§ Page-level text extractions
########

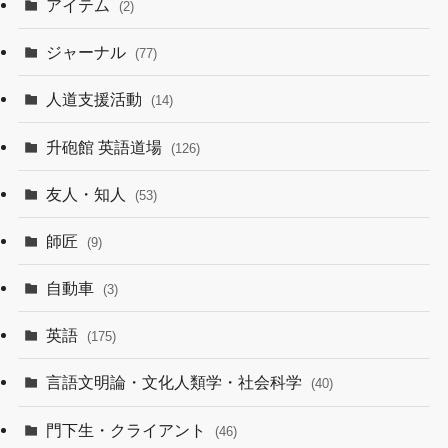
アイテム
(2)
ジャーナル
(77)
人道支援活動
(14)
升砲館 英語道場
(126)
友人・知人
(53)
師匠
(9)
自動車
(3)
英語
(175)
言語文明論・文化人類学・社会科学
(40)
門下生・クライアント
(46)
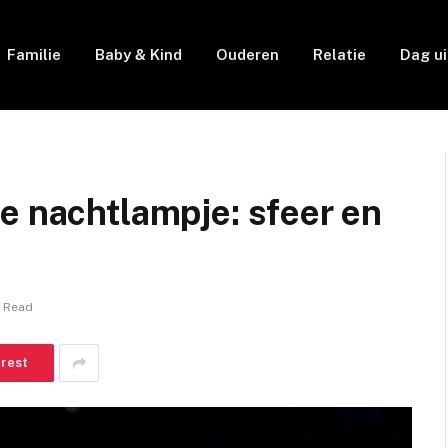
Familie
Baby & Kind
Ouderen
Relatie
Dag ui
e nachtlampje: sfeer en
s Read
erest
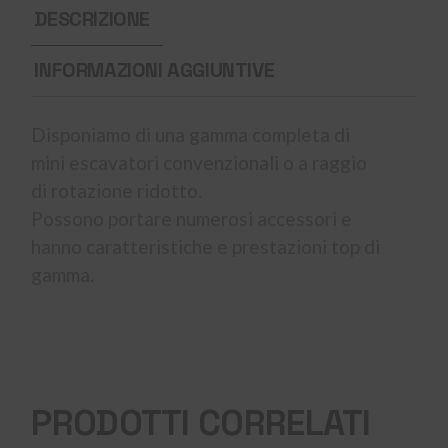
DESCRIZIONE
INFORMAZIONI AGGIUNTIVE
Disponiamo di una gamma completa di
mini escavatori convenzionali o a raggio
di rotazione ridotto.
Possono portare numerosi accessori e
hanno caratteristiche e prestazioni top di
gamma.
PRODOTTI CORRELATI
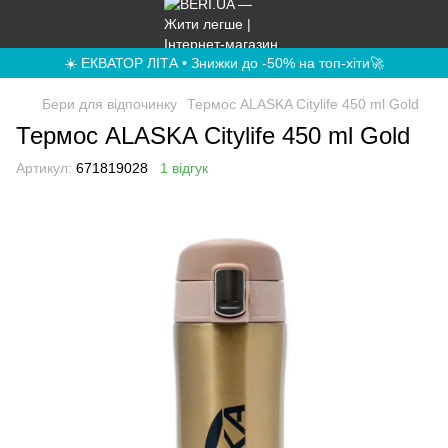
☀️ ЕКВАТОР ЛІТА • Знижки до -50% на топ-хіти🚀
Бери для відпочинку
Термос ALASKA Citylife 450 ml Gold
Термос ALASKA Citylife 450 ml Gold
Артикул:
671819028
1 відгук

########

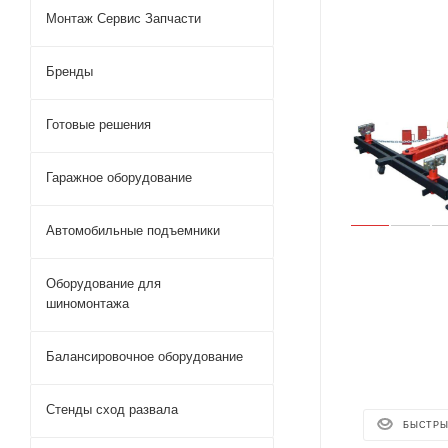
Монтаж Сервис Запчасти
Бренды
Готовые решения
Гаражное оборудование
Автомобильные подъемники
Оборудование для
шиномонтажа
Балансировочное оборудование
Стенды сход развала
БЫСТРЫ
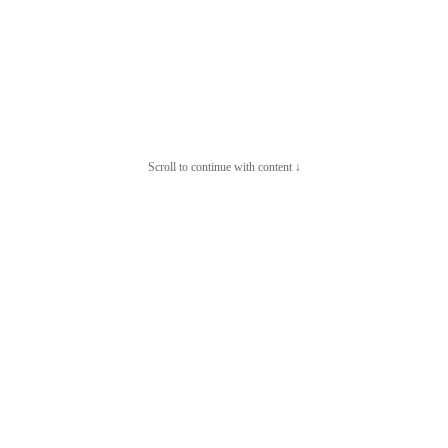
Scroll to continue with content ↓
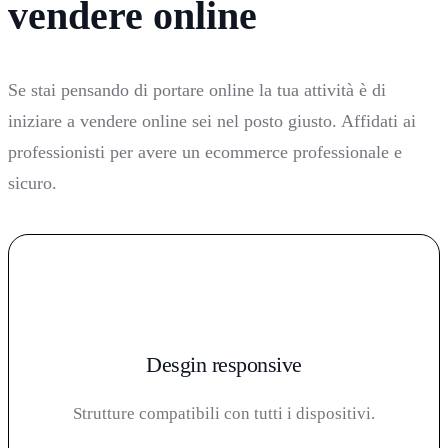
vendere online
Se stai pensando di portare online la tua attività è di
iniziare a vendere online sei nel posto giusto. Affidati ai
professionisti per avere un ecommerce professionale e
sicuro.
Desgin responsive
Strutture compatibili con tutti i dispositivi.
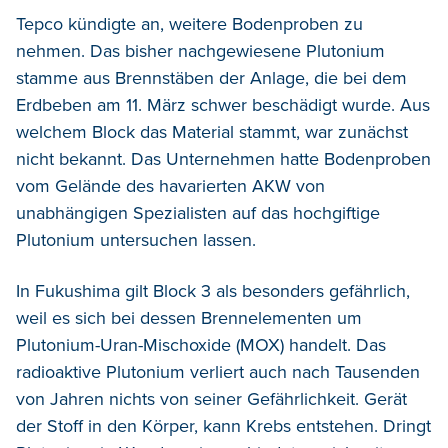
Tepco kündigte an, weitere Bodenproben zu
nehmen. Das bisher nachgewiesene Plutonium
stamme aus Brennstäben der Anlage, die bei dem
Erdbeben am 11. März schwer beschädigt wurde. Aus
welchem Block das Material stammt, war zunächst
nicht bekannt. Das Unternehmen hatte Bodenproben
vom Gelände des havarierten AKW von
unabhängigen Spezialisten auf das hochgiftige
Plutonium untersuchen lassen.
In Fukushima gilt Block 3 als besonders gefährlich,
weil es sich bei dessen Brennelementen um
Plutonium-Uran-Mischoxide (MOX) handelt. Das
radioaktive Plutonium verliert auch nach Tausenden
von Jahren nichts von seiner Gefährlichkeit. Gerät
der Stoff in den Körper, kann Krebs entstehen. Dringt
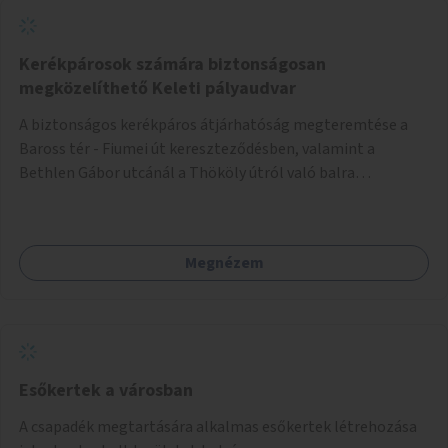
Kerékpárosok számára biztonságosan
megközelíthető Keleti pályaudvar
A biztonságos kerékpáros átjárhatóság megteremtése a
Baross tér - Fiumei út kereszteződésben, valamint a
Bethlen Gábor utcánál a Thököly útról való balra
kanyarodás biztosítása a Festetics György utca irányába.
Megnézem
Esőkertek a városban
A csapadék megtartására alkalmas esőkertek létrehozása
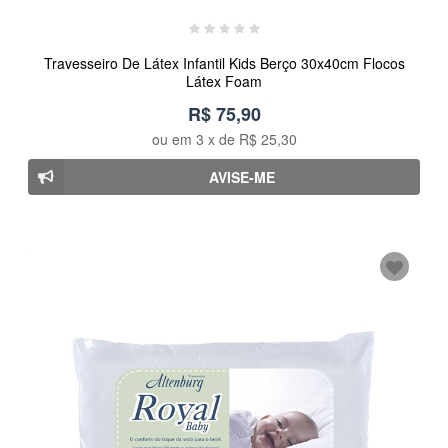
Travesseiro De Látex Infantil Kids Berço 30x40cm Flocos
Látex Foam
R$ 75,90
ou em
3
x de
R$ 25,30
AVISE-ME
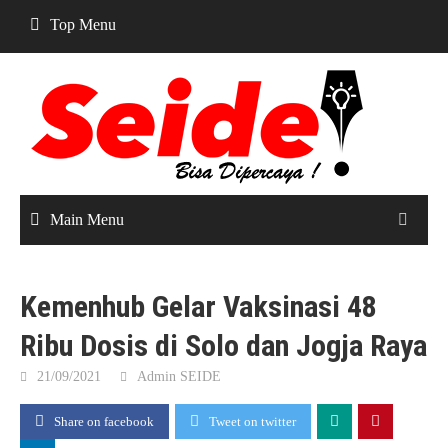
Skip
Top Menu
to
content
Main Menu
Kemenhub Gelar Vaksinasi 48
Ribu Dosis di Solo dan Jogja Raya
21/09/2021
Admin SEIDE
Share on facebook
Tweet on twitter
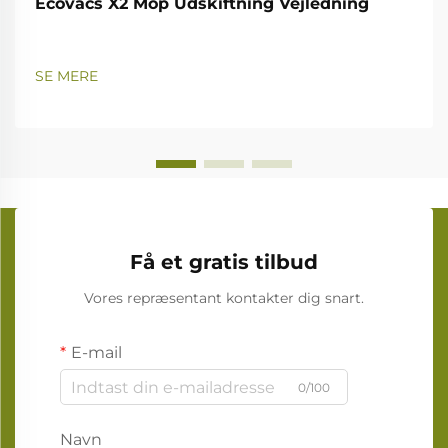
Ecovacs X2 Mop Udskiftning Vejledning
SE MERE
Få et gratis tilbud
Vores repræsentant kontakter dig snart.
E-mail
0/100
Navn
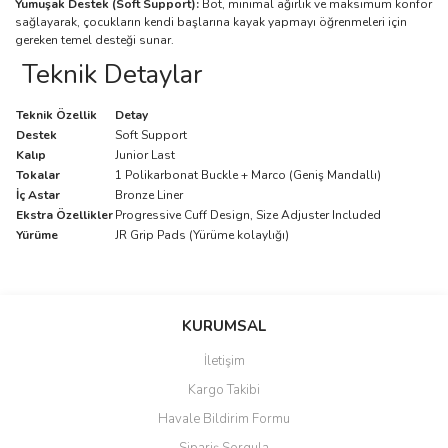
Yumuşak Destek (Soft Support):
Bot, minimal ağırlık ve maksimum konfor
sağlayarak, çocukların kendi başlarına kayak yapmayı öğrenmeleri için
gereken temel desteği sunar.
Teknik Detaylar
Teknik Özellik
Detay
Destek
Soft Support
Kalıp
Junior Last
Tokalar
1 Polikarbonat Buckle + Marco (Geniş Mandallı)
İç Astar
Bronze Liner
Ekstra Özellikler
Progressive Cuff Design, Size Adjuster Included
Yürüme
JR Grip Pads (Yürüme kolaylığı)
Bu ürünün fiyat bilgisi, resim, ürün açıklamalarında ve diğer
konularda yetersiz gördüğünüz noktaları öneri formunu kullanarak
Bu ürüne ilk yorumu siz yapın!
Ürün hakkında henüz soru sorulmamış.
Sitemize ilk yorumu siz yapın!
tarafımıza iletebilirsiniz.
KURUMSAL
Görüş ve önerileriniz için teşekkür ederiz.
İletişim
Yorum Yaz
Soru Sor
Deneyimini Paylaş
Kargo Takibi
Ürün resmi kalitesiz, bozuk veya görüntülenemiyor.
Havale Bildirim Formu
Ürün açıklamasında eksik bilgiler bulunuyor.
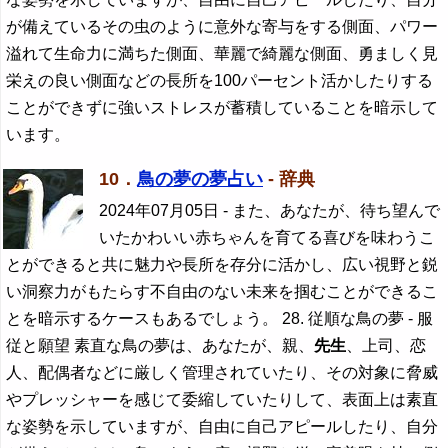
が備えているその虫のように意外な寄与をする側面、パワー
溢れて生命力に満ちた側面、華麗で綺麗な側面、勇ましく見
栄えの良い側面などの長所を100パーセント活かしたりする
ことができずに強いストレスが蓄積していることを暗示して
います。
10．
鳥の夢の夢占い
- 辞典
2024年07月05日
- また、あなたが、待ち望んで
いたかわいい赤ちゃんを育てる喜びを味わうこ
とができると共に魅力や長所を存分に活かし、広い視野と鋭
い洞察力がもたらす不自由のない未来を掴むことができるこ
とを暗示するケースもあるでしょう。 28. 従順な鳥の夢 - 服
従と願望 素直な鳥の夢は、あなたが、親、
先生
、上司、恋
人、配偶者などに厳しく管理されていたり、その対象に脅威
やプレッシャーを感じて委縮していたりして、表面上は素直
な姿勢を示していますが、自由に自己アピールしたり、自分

########

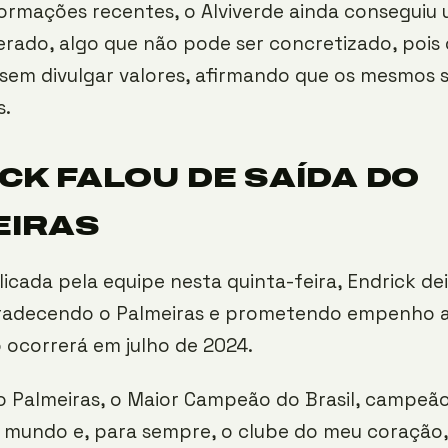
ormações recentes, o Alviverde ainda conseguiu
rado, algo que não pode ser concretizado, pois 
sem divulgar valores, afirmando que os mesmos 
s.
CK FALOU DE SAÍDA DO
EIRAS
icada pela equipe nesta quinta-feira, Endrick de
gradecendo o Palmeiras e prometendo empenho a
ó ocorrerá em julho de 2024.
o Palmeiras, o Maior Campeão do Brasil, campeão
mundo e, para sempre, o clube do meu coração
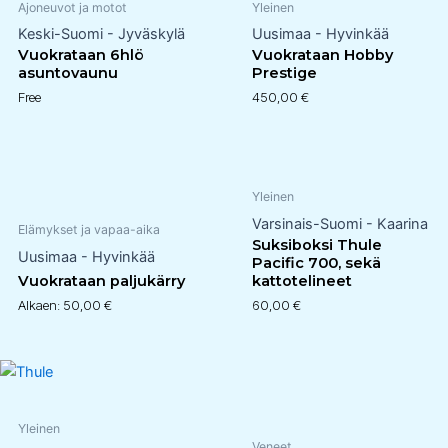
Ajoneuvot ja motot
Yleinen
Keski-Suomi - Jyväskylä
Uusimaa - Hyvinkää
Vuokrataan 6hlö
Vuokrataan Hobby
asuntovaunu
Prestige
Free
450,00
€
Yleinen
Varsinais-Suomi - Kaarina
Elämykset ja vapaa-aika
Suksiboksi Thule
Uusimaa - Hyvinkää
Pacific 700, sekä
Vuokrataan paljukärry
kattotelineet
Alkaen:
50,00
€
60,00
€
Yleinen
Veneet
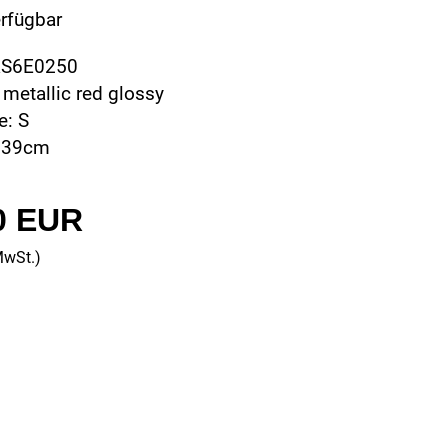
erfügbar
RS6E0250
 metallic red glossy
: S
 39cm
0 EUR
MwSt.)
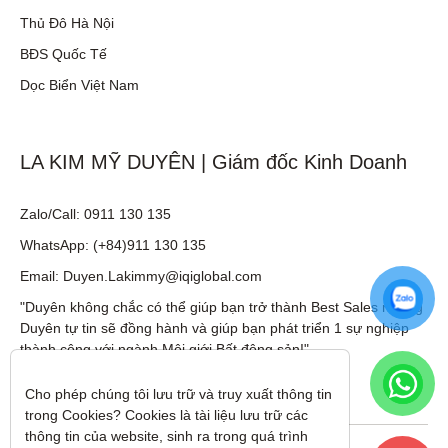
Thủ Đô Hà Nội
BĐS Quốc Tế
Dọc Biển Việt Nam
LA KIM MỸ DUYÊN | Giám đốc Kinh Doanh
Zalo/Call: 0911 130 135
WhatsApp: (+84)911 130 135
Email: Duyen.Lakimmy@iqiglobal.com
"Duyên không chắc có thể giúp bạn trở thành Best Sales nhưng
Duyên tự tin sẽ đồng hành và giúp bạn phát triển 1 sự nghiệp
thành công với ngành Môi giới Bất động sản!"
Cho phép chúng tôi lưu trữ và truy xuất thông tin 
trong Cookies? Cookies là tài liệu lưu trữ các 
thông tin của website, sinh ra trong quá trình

########

§ Exercise description
Search the data for "online". Copy each line that has it.

§ Problem solution
vendere online
Se stai pensando di portare online la tua attività è di
iniziare a vendere online sei nel posto giusto. Affidati ai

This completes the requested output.